● Instructions to follow: When you reach the line containing "Aydıntepe’de Köy Ziyaretleri, Kaymakam" in the records below, start copying exactly, and stop once you have copied the line containing "Kapalı Ameliyat ve Lazer Teknolojisiyle".

● Source information:
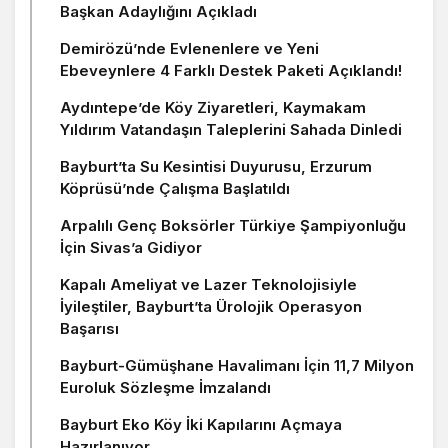
Başkan Adaylığını Açıkladı
Demirözü’nde Evlenenlere ve Yeni
Ebeveynlere 4 Farklı Destek Paketi Açıklandı!
Aydıntepe’de Köy Ziyaretleri, Kaymakam
Yıldırım Vatandaşın Taleplerini Sahada Dinledi
Bayburt’ta Su Kesintisi Duyurusu, Erzurum
Köprüsü’nde Çalışma Başlatıldı
Arpalılı Genç Boksörler Türkiye Şampiyonluğu
İçin Sivas’a Gidiyor
Kapalı Ameliyat ve Lazer Teknolojisiyle
İyileştiler, Bayburt’ta Ürolojik Operasyon
Başarısı
Bayburt-Gümüşhane Havalimanı İçin 11,7 Milyon
Euroluk Sözleşme İmzalandı
Bayburt Eko Köy İki Kapılarını Açmaya
Hazırlanıyor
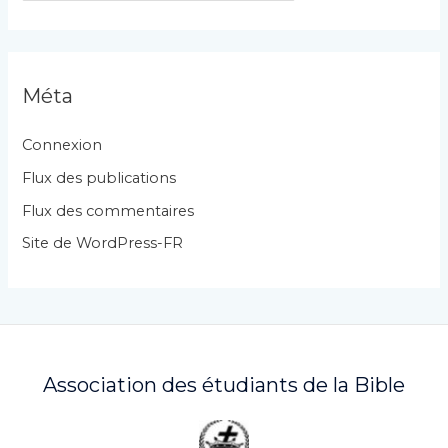
t
é
g
Méta
o
r
Connexion
i
Flux des publications
e
Flux des commentaires
s
Site de WordPress-FR
Association des étudiants de la Bible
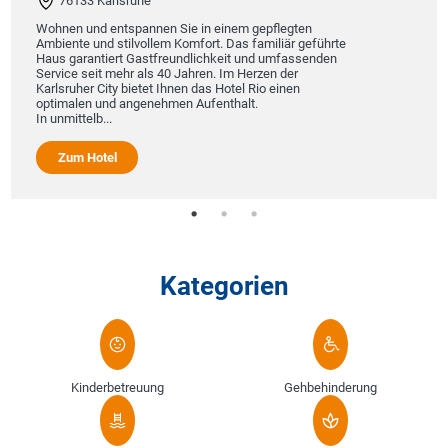
76133 Karlsruhe
Wohnen und entspannen Sie in einem gepflegten
Ambiente und stilvollem Komfort. Das familiär geführte
Haus garantiert Gastfreundlichkeit und umfassenden
Service seit mehr als 40 Jahren. Im Herzen der
Karlsruher City bietet Ihnen das Hotel Rio einen
optimalen und angenehmen Aufenthalt.
In unmittelb...
Zum Hotel
Kategorien
Kinderbetreuung
Gehbehinderung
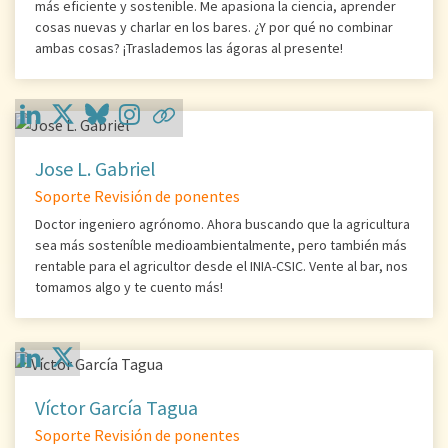
más eficiente y sostenible. Me apasiona la ciencia, aprender
cosas nuevas y charlar en los bares. ¿Y por qué no combinar
ambas cosas? ¡Traslademos las ágoras al presente!
Jose L. Gabriel
Soporte Revisión de ponentes
Doctor ingeniero agrónomo. Ahora buscando que la agricultura
sea más sosteníble medioambientalmente, pero también más
rentable para el agricultor desde el INIA-CSIC. Vente al bar, nos
tomamos algo y te cuento más!
Víctor García Tagua
Soporte Revisión de ponentes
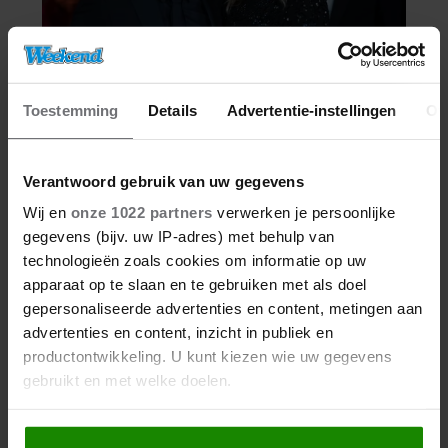
Toestemming
Details
Advertentie-instellingen
Ov
Verantwoord gebruik van uw gegevens
Wij en
onze 1022 partners
verwerken je persoonlijke
gegevens (bijv. uw IP-adres) met behulp van
technologieën zoals cookies om informatie op uw
apparaat op te slaan en te gebruiken met als doel
gepersonaliseerde advertenties en content, metingen aan
advertenties en content, inzicht in publiek en
productontwikkeling. U kunt kiezen wie uw gegevens
gebruikt en met welke doelen.
Als u het toestaat, willen we ook graag:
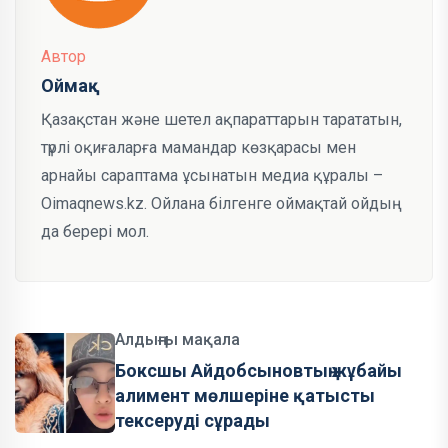
Автор
Оймақ
Қазақстан және шетел ақпараттарын тарататын,
түрлі оқиғаларға мамандар көзқарасы мен
арнайы сараптама ұсынатын медиа құралы –
Oimaqnews.kz. Ойлана білгенге оймақтай ойдың
да берері мол.
Алдыңғы мақала
Боксшы Айдобсыновтың жұбайы
алимент мөлшеріне қатысты
тексеруді сұрады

● Response area:
Aydıntepe’de Köy Ziyaretleri, Kaymakam
Yıldırım Vatandaşın Taleplerini Sahada Dinledi
Bayburt’ta Su Kesintisi Duyurusu, Erzurum
Köprüsü’nde Çalışma Başlatıldı
Arpalılı Genç Boksörler Türkiye Şampiyonluğu
İçin Sivas’a Gidiyor
Kapalı Ameliyat ve Lazer Teknolojisiyle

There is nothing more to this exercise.